_PROVIDED INFORMATION_:
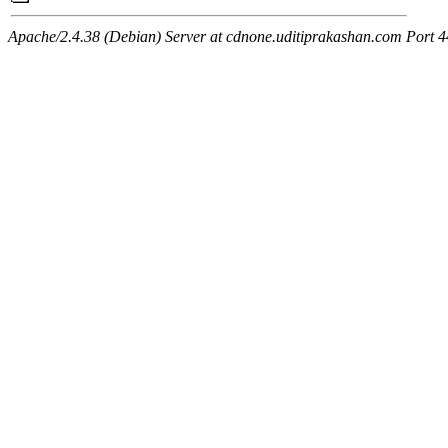
Apache/2.4.38 (Debian) Server at cdnone.uditiprakashan.com Port 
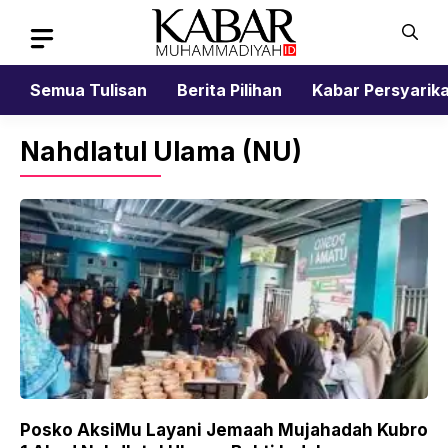
Skip
to
content
Semua Tulisan
Berita Pilihan
Kabar Persyarik
Nahdlatul Ulama (NU)
Posko AksiMu Layani Jemaah Mujahadah Kubro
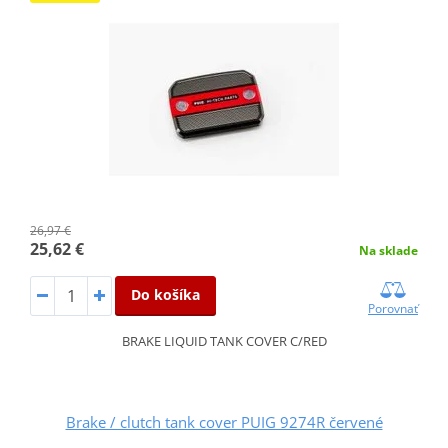
26,97 €
25,62 €
Na sklade
Do košíka
Porovnať
BRAKE LIQUID TANK COVER C/RED
Brake / clutch tank cover PUIG 9274R červené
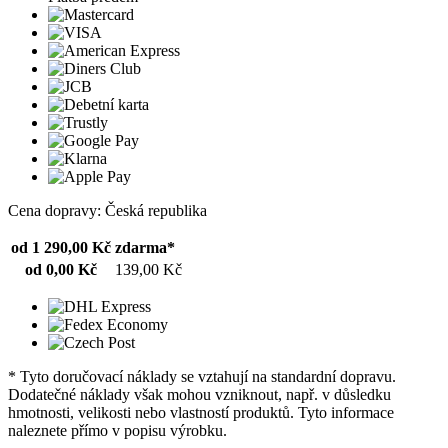
Cena dopravy: Česká republika
od 1 290,00 Kč
zdarma*
od 0,00 Kč
139,00 Kč
* Tyto doručovací náklady se vztahují na standardní dopravu.
Dodatečné náklady však mohou vzniknout, např. v důsledku
hmotnosti, velikosti nebo vlastností produktů. Tyto informace
naleznete přímo v popisu výrobku.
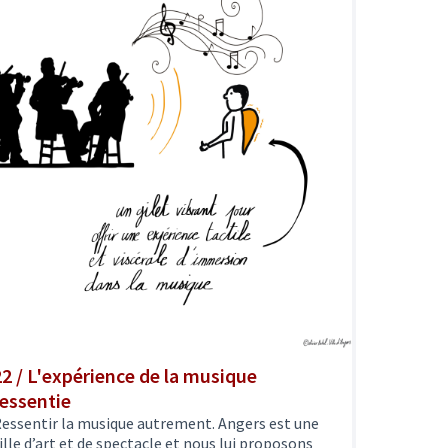
22 / L'expérience de la musique
ressentie
essentir la musique autrement. Angers est une
ille d’art et de spectacle et nous lui proposons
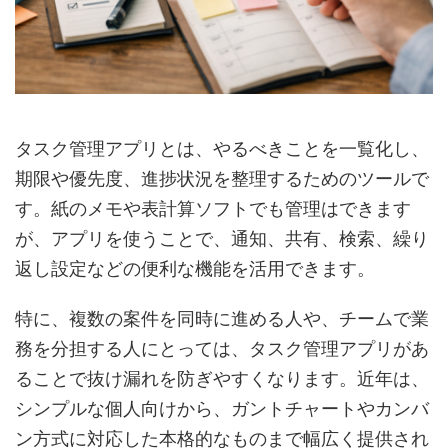
タスク管理アプリとは、やるべきことを一覧化し、
期限や優先度、進捗状況を整理するためのツールで
す。紙のメモや表計算ソフトでも管理はできます
が、アプリを使うことで、通知、共有、検索、繰り
返し設定などの便利な機能を活用できます。
特に、複数の案件を同時に進める人や、チームで業
務を分担する人にとっては、タスク管理アプリがあ
ることで抜け漏れを防ぎやすくなります。近年は、
シンプルな個人向けから、ガントチャートやカンバ
ン方式に対応した本格的なものまで幅広く提供され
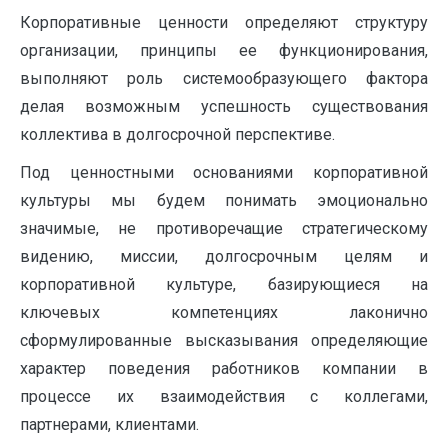
Корпоративные ценности определяют структуру
организации, принципы ее функционирования,
выполняют роль системообразующего фактора
делая возможным успешность существования
коллектива в долгосрочной перспективе.
Под ценностными основаниями корпоративной
культуры мы будем понимать эмоционально
значимые, не противоречащие стратегическому
видению, миссии, долгосрочным целям и
корпоративной культуре, базирующиеся на
ключевых компетенциях лаконично
сформулированные высказывания определяющие
характер поведения работников компании в
процессе их взаимодействия с коллегами,
партнерами, клиентами.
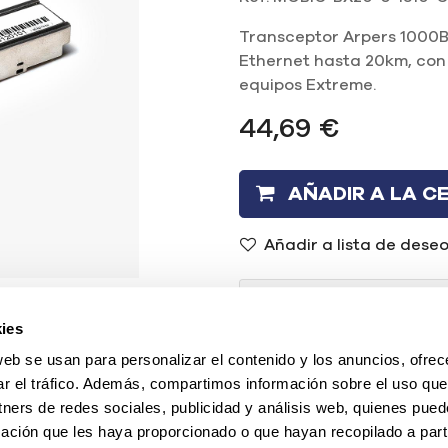
Transceptor Arpers 1000B
Ethernet hasta 20km, con
equipos Extreme.
44,69
€
AÑADIR A LA C
Añadir a lista de dese
¿Necesitas ayu
ies
(+34) 96 104 29 55
web se usan para personalizar el contenido y los anuncios, ofrec
ar el tráfico. Además, compartimos información sobre el uso que
contacto@mercadoi
tners de redes sociales, publicidad y análisis web, quienes pue
ación que les haya proporcionado o que hayan recopilado a parti
O chatea con nosotr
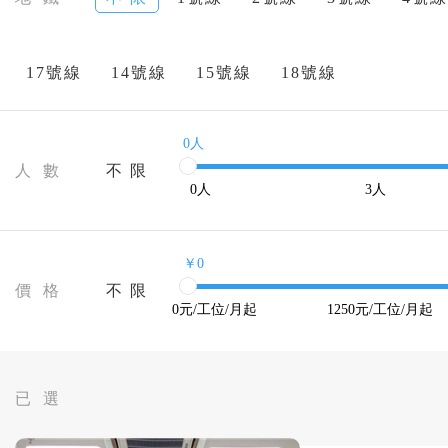
17號線
14號線
15號線
18號線
0人
人 數
不 限
0
人
3
人
￥0
價 格
不 限
0
元/工位/月起
1250
元/工位/月起
已 選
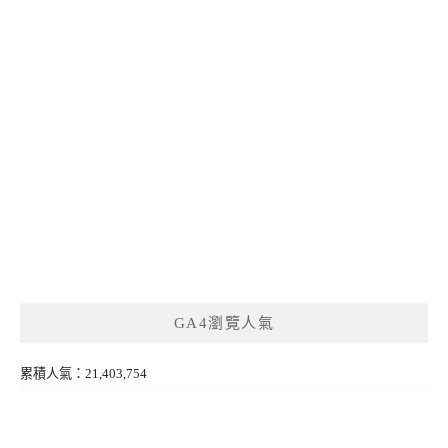
GA4瀏覽人氣
累積人氣：21,403,754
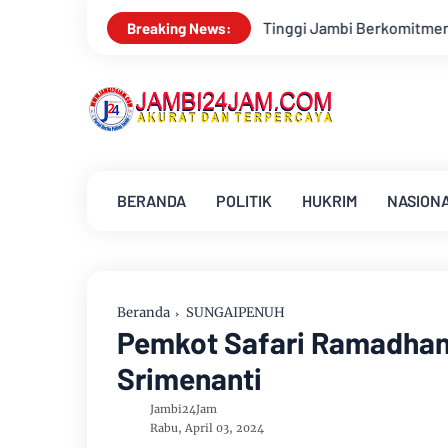
Jambi Berkomitmen Perkuat Sinergitas Penegakan Hukum
Bup
Breaking News:
BERANDA
POLITIK
HUKRIM
NASION
Beranda
SUNGAIPENUH
Pemkot Safari Ramadhan 
Srimenanti
Jambi24Jam
Rabu, April 03, 2024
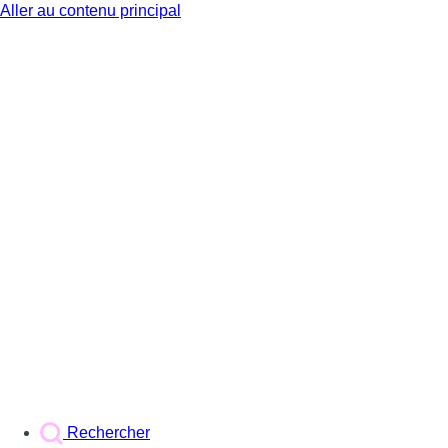
Aller au contenu principal
BX1
Rechercher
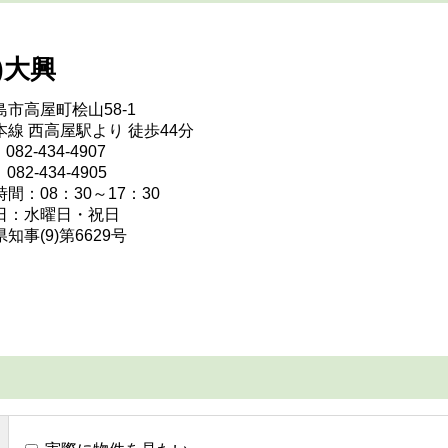
)大興
島市高屋町桧山58-1
本線 西高屋駅より 徒歩44分
082-434-4907
082-434-4905
間：08：30～17：30
日：水曜日・祝日
知事(9)第6629号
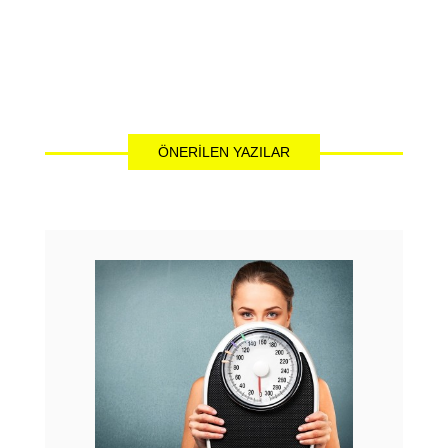
ÖNERILEN YAZILAR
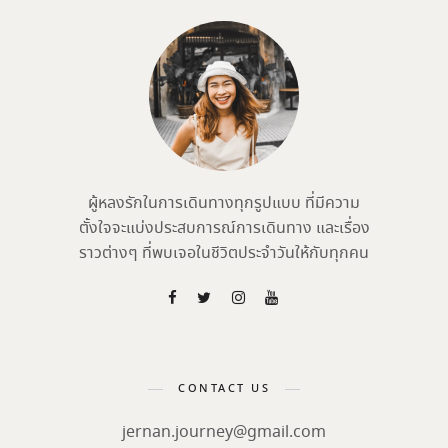
ผู้หลงรักในการเดินทางทุกรูปแบบ ที่มีความ
ตั้งใจจะแบ่งประสบการณ์การเดินทาง และเรื่อง
ราวต่างๆ ที่พบเจอในชีวิตประจำวันให้กับทุกคน
CONTACT US
jernan.journey@gmail.com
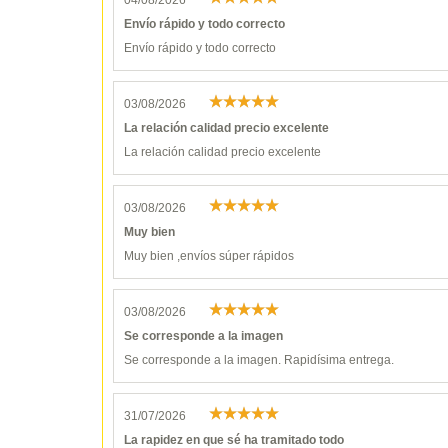
Envío rápido y todo correcto
Envío rápido y todo correcto
03/08/2026
La relación calidad precio excelente
La relación calidad precio excelente
03/08/2026
Muy bien
Muy bien ,envíos súper rápidos
03/08/2026
Se corresponde a la imagen
Se corresponde a la imagen. Rapidísima entrega.
31/07/2026
La rapidez en que sé ha tramitado todo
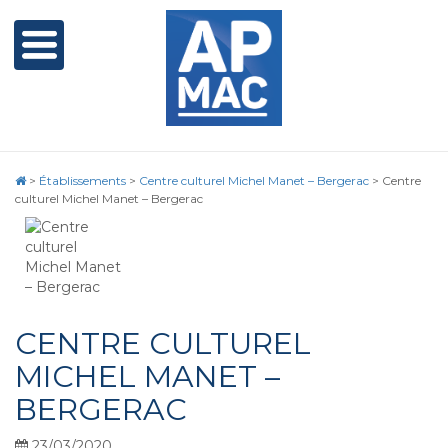
>
Établissements
>
Centre culturel Michel Manet – Bergerac
>
Centre
culturel Michel Manet – Bergerac
CENTRE CULTUREL
MICHEL MANET –
BERGERAC
23/03/2020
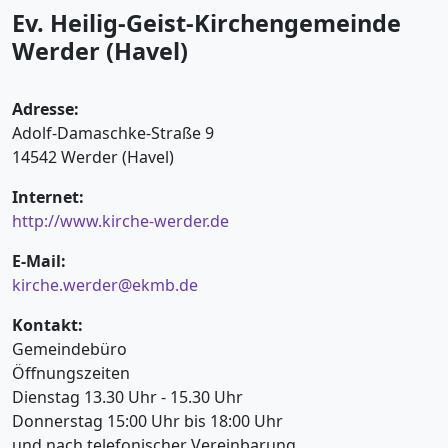
Ev. Heilig-Geist-Kirchengemeinde
Werder (Havel)
Adresse:
Adolf-Damaschke-Straße 9
14542 Werder (Havel)
Internet:
http://www.kirche-werder.de
E-Mail:
kirche.werder@ekmb.de
Kontakt:
Gemeindebüro
Öffnungszeiten
Dienstag 13.30 Uhr - 15.30 Uhr
Donnerstag 15:00 Uhr bis 18:00 Uhr
und nach telefonischer Vereinbarung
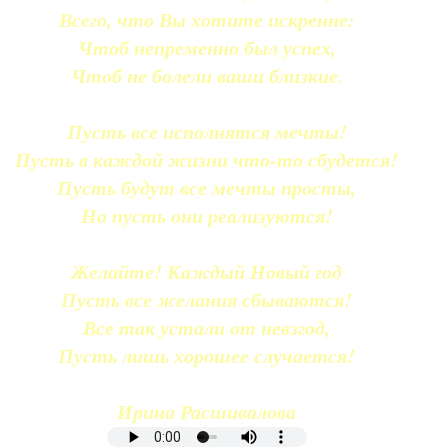
Всего, что Вы хотите искренне:
Чтоб непременно был успех,
Чтоб не болели ваши близкие.
Пусть все исполнятся мечты!
Пусть в каждой жизни что-то сбудется!
Пусть будут все мечты просты,
Но пусть они реализуются!
Желайте! Каждый Новый год
Пусть все желания сбываются!
Все так устали от невзгод,
Пусть лишь хорошее случается!
Ирина Расшивалова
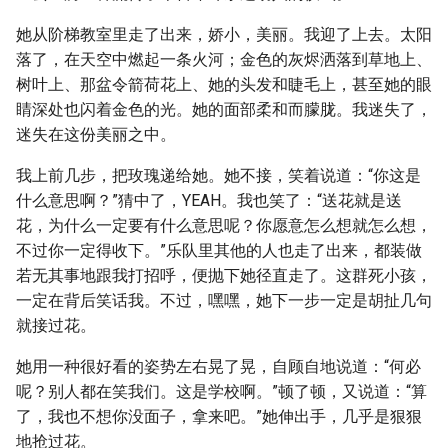
她从阶梯教室里走了出来，娇小，美丽。我迎了上去。太阳
落了，在天空中燃起一条火河；金色的灰烬洒落到草地上、
树叶上、那盆令箭荷花上、她的头发和睫毛上，甚至她的眼
睛深处也闪着金色的光。她的面部柔和而朦胧。我迷失了，
迷失在这份美丽之中。
我上前几步，把玫瑰递给她。她不接，笑着说道：“你这是
什么意思啊？”猜中了，YEAH。我也笑了：“送花就是送
花，为什么一定要有什么意思呢？你愿意怎么想就怎么想，
不过你一定得收下。”乐队里其他的人也走了出来，都装做
若无其事地跟我打招呼，便抛下她径直走了。这群死小孩，
一定在背后笑话我。不过，嘿嘿，她下一步一定是胡扯几句
就接过花。
她用一种很好看的姿势左右晃了晃，自顾自地说道：“何必
呢？别人都在笑我们。这是学校啊。”顿了顿，又说道：“算
了，我也不想你没面子，拿来吧。”她伸出手，几乎是狠狠
地抢过花。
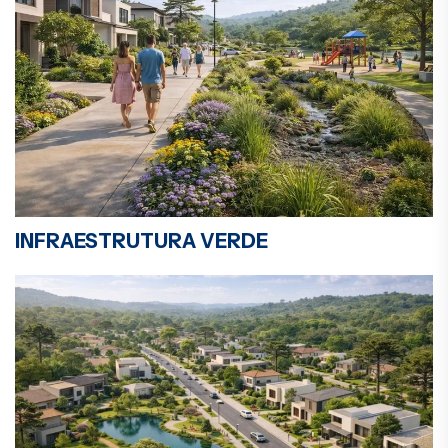
INFRAESTRUTURA VERDE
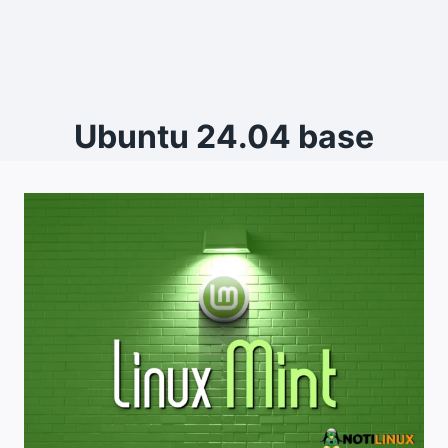
Ubuntu 24.04 base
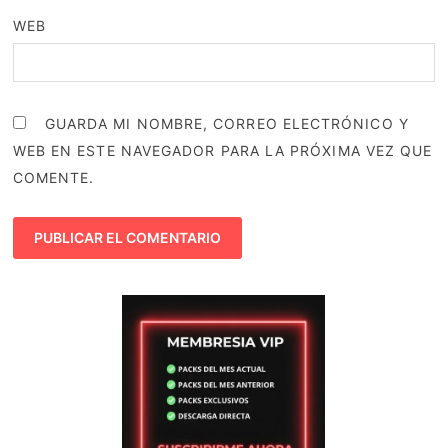
WEB
GUARDA MI NOMBRE, CORREO ELECTRÓNICO Y
WEB EN ESTE NAVEGADOR PARA LA PRÓXIMA VEZ QUE
COMENTE.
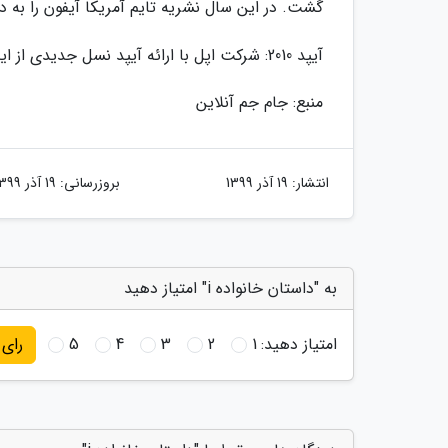
گشت. در این سال نشریه تایم آمریکا آیفون را به 
آیپد 2010: شرکت اپل با ارائه آیپد نسل جدیدی از این ابزار را این بار به عنوان تبلت ارائه کرد.
منبع: جام جم آنلاین
انتشار:
19 آذر 1399
بروزرسانی:
19 آذر 1399
به "داستان خانواده i" امتیاز دهید
امتیاز دهید:
1
2
3
4
5
رای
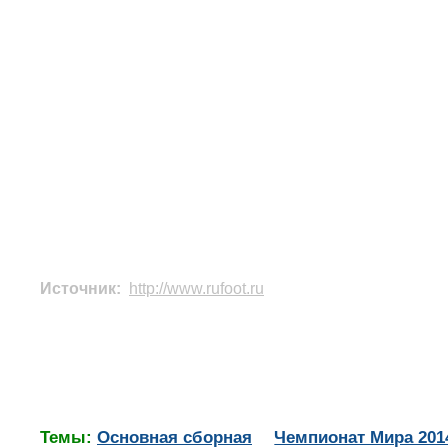
Источник:
http://www.rufoot.ru
Темы:
Основная сборная
Чемпионат Мира 201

_TASK PROMPT_: Output exactly the lines of the listing above that start with the one holding "Корпоративные ценности определяют структуру" and go on through the one holding "累積人氣：21,403,754"; leave the pictures out.

_WRITTEN REPLY_:
Корпоративные ценности определяют структуру
организации, принципы ее функционирования,
выполняют роль системообразующего фактора
делая возможным успешность существования
коллектива в долгосрочной перспективе.
Под ценностными основаниями корпоративной
культуры мы будем понимать эмоционально
значимые, не противоречащие стратегическому
видению, миссии, долгосрочным целям и
корпоративной культуре, базирующиеся на
ключевых компетенциях лаконично
сформулированные высказывания определяющие
характер поведения работников компании в
процессе их взаимодействия с коллегами,
партнерами, клиентами.
Transceptor Arpers 1000B
Ethernet hasta 20km, con
equipos Extreme.
44,69
€
AÑADIR A LA C
Añadir a lista de dese
¿Necesitas ayu
ies
(+34) 96 104 29 55
web se usan para personalizar el contenido y los anuncios, ofrec
ar el tráfico. Además, compartimos información sobre el uso que
contacto@mercadoi
tners de redes sociales, publicidad y análisis web, quienes pue
ación que les haya proporcionado o que hayan recopilado a parti
O chatea con nosotr
17號線
14號線
15號線
18號線
0人
人 數
不 限
0
人
3
人
￥0
價 格
不 限
0
元/工位/月起
1250
元/工位/月起
已 選
GA4瀏覽人氣
累積人氣：21,403,754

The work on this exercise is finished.